Detroit had penalty trouble of their own early in the second period: over a minute and a half of five-on-three penalty time as a result of overlapping calls to Igor Larionov and Kris Draper. In spite of strong play by Yzerman, Nick Lidstrom, and Chris Chelios, Sean Hill was able to put the puck past Hasek. Hill’s wrist shot from the left wing side deflected off the stick of Yzerman and into Hasek’s net.

The Grind Line regained the lead for the Red Wings with 9:21 left in the second. Darren McCarty passed the puck from the right corner out to Kirk Maltby at the top of the right faceoff circle, and Maltby sent off a fast wrist shot past two Hurricane defenders and over Irbe’s right shoulder for the goal.

Unfortunately for Detroit, the Hurricanes tied the game back up with under a minute left in the period. A sloppy Detroit line change and a sharp pass by Ward gave Jeff O’Neill a breakaway chance. Hasek did get some of the shot, but the puck managed to roll underneath him and into the net.

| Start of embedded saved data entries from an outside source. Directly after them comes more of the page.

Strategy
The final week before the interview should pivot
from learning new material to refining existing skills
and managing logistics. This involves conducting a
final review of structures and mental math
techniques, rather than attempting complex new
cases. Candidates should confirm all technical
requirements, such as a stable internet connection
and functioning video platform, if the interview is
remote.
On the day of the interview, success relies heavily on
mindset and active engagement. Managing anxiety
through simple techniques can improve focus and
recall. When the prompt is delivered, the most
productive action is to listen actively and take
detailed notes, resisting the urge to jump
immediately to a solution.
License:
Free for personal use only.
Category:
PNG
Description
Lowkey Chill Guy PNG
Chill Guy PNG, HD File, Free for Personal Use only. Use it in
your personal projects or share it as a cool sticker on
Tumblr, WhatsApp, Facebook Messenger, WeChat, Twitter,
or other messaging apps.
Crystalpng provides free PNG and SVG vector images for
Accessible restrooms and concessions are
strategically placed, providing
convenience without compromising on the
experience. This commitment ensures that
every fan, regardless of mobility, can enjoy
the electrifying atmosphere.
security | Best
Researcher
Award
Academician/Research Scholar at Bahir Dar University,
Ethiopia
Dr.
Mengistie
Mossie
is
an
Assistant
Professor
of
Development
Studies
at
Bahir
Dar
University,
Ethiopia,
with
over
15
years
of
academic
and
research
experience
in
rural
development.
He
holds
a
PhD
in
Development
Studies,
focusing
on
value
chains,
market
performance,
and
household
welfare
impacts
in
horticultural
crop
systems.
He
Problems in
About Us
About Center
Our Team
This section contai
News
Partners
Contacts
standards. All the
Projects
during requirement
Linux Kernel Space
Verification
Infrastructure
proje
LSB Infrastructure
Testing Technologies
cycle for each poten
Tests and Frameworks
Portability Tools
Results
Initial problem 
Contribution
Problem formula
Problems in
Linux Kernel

Both teams played hard in the third period, especially near the end when overtime was looming, but neither team was able to score, and the game went to the extra period. Less than a minute in, O’Neill made the Red Wings hurt again. He stopped Freddy Olausson‘s shot around the boards back behind the net and sent it out front, where Hurricanes captain Ron Francis was in position to tap it in for the win.

Shots on net were almost even?the Hurricanes had a slight edge, twenty-six to twenty-five. Game Two of the Stanley Cup Finals will be Thursday night at Joe Louis Arena.


This is Carolina’s first win at the Joe since moving to Carolina from Hartford in 1997?. No European goaltender has ever yet won the Stanley Cup. This year, with Czech Dominik Hasek and Latvian Arturs Irbe in the nets, it’s guaranteed. And that is the only guarantee you will get in this Stanley Cup Final.